For producing PDF output, the typesetting system LaTeX is used internally by R/exams. If no LaTeX distribution (like TeXLive or MikTeX) is already installed, then TinyTeX is a lightweight distribution that can be easily obtained and maintained with the tinytex R package (already installed in the step above). TinyTeX can be installed from within R with:

tinytex::install_tinytex()

Note: When producing the first PDF files with R/exams, tinytex will automatically install further required LaTeX packages and hence take somewhat longer to compile.

Instead of TinyTeX it is, of course, also possible to install a full LaTeX distribution, especially if this is not only needed for R/exams. See this LaTeX blog post for more details on the relative advantages.
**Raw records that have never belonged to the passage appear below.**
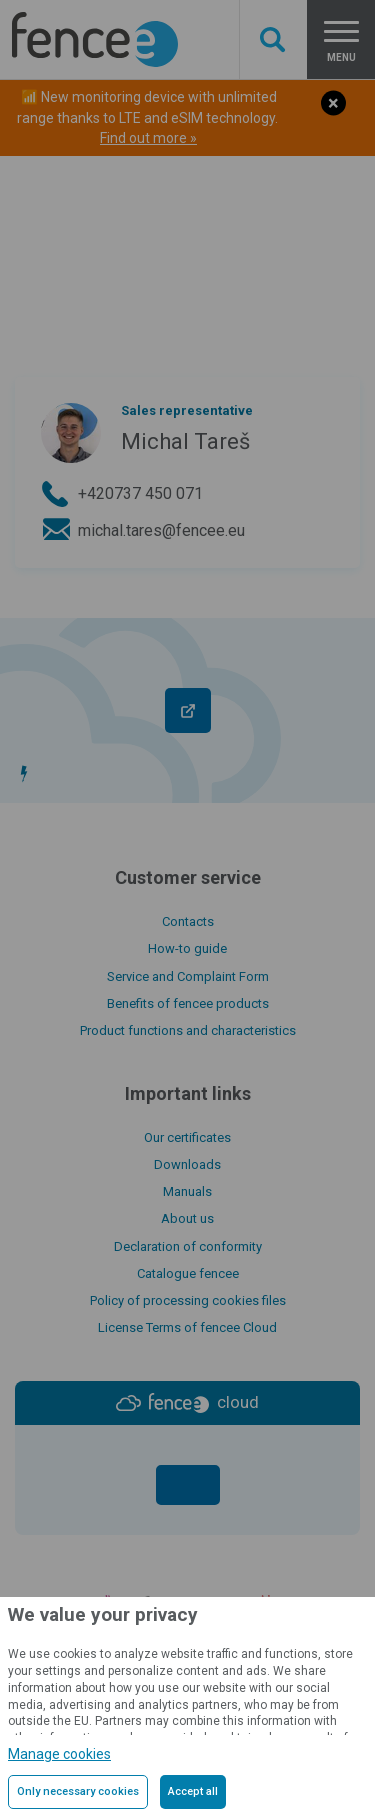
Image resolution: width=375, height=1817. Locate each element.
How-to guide (187, 948)
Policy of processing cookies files (188, 1300)
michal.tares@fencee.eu (161, 530)
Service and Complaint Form (188, 976)
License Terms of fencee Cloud (187, 1327)
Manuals (187, 1191)
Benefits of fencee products (188, 1003)
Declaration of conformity (188, 1246)
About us (187, 1218)
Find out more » (148, 138)
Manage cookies (59, 1754)
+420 (140, 494)
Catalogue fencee (188, 1273)
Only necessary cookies (78, 1791)
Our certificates (187, 1137)
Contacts (188, 921)
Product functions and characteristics (188, 1030)
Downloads (187, 1164)
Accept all (193, 1791)
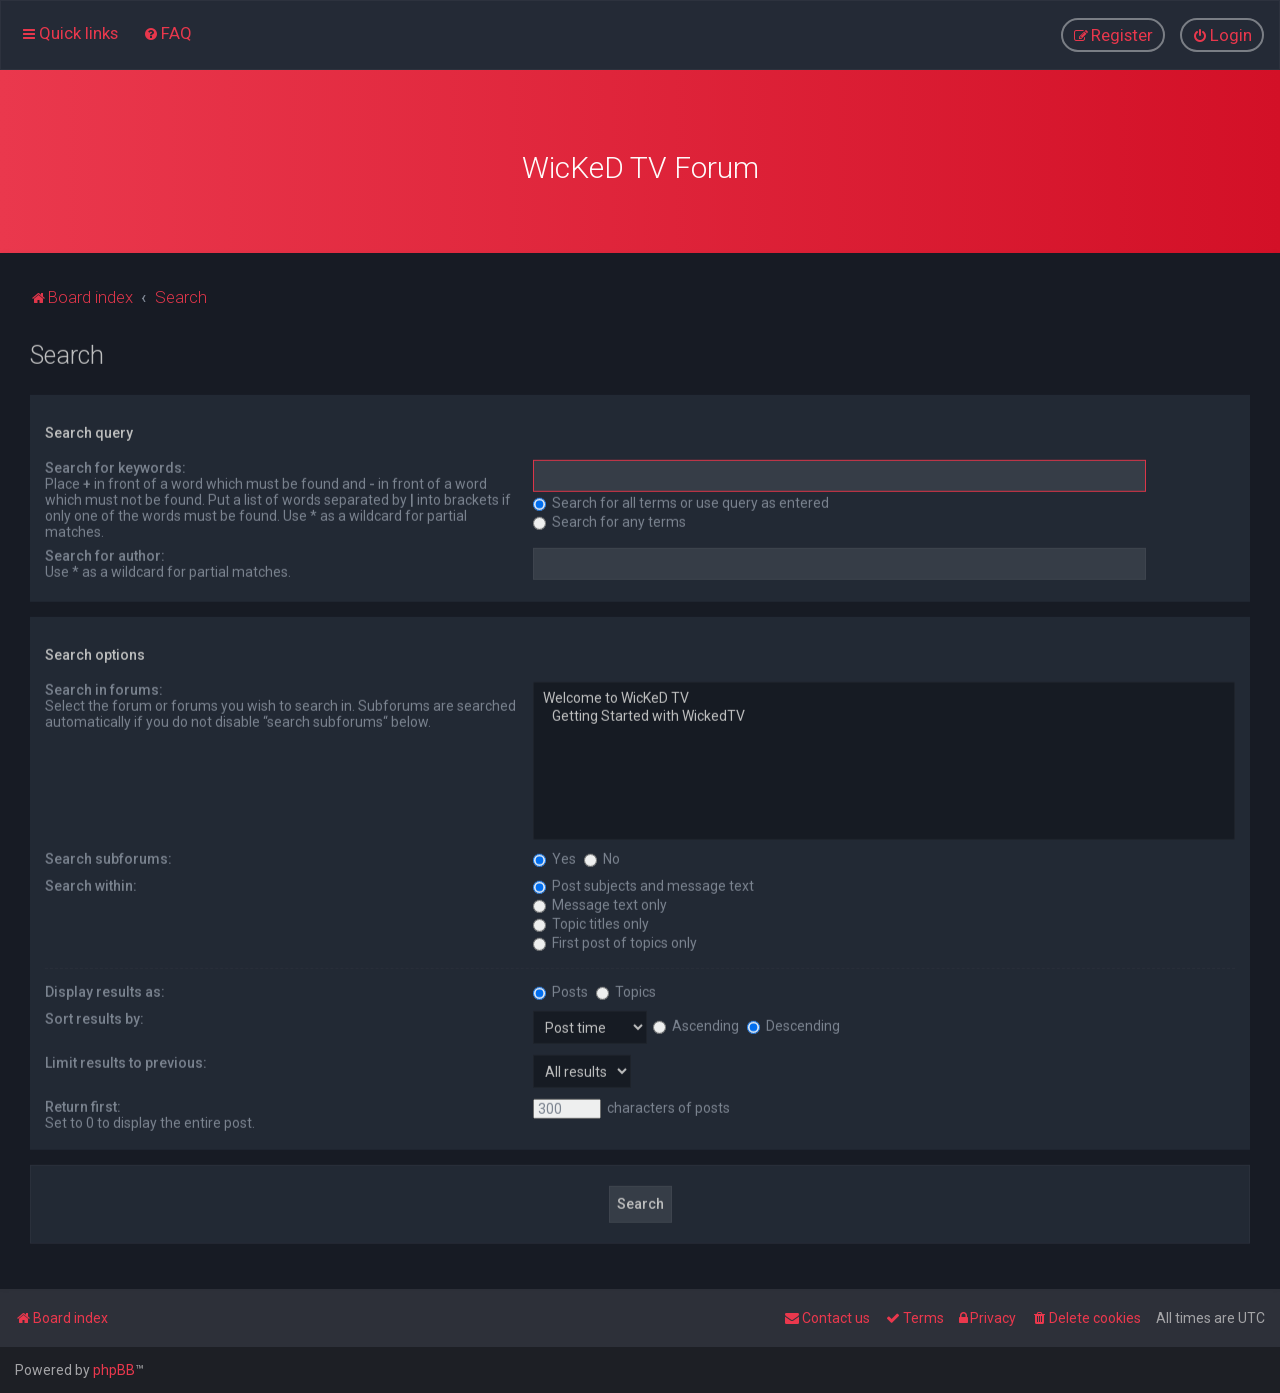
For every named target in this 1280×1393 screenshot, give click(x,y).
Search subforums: (108, 856)
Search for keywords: (115, 466)
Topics (626, 989)
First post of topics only (615, 940)
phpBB (114, 1370)
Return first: (83, 1104)
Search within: (91, 883)
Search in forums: (104, 688)
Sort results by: (94, 1016)
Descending (793, 1023)
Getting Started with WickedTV (884, 715)
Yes (554, 856)
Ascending (696, 1023)
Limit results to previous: (126, 1060)
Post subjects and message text (643, 883)
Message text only (600, 902)
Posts (560, 989)
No (602, 856)
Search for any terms (609, 520)
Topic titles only (591, 921)
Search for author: (105, 554)
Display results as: (105, 989)
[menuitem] (167, 33)
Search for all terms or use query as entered (681, 501)
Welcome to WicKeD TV (884, 697)
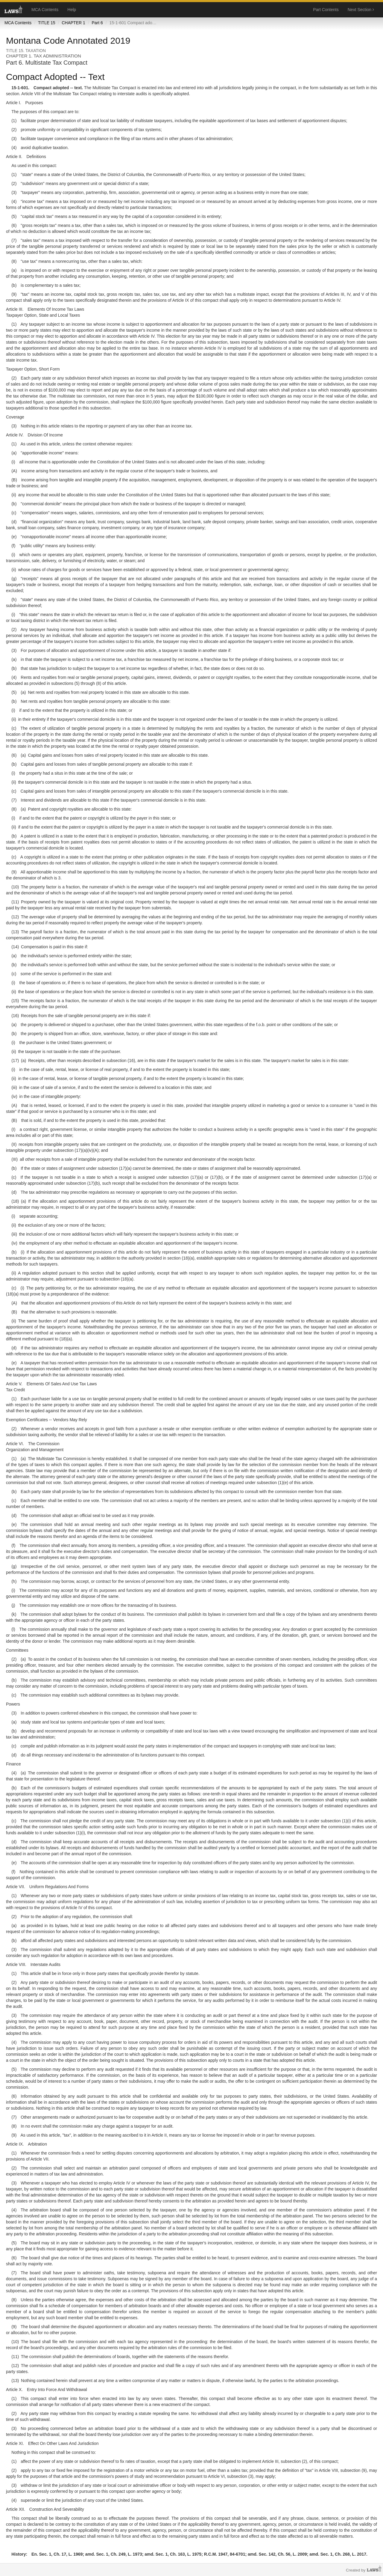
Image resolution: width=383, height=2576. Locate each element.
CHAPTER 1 (73, 22)
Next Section (361, 9)
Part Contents (326, 9)
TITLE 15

  • Windows: Go to http://www.MikTeX.org/ and click on “Download” to obtain the MikTeX distribution for Windows.
  • (Mac) OS X and Linux: LaTeX distributions are available in the standard repositories and can be installed in the “usual” way, typically using the TeX Live distribution.

4. Pandoc

For certain conversions performed internally in R/exams, specifically when Markdown is involved, the universal document converter pandoc is employed. If you have installed RStudio, then pandoc is provided along with it and nothing else needs to be done.

Otherwise pandoc can be obtained from its web page (linked above) or standard repositories, e.g., for Debian/Ubuntu:

sudo apt-get install pandoc

Optional: Further scanning tools

Note: Unless you want to process written NOPS exams from scanned PDF files, this section can be skipped.

If the scanned images of written NOPS exams (from your photocopier) are in PDF format, they need to be converted to PNG first using the PDF Toolkit pdftk and ImageMagick’s convert.

Make sure everything works

To check that the software from Steps 1-4 works, try to run some examples from the exercise template gallery, e.g., dist or ttest. See the First Steps tutorial for further tips on how to get started.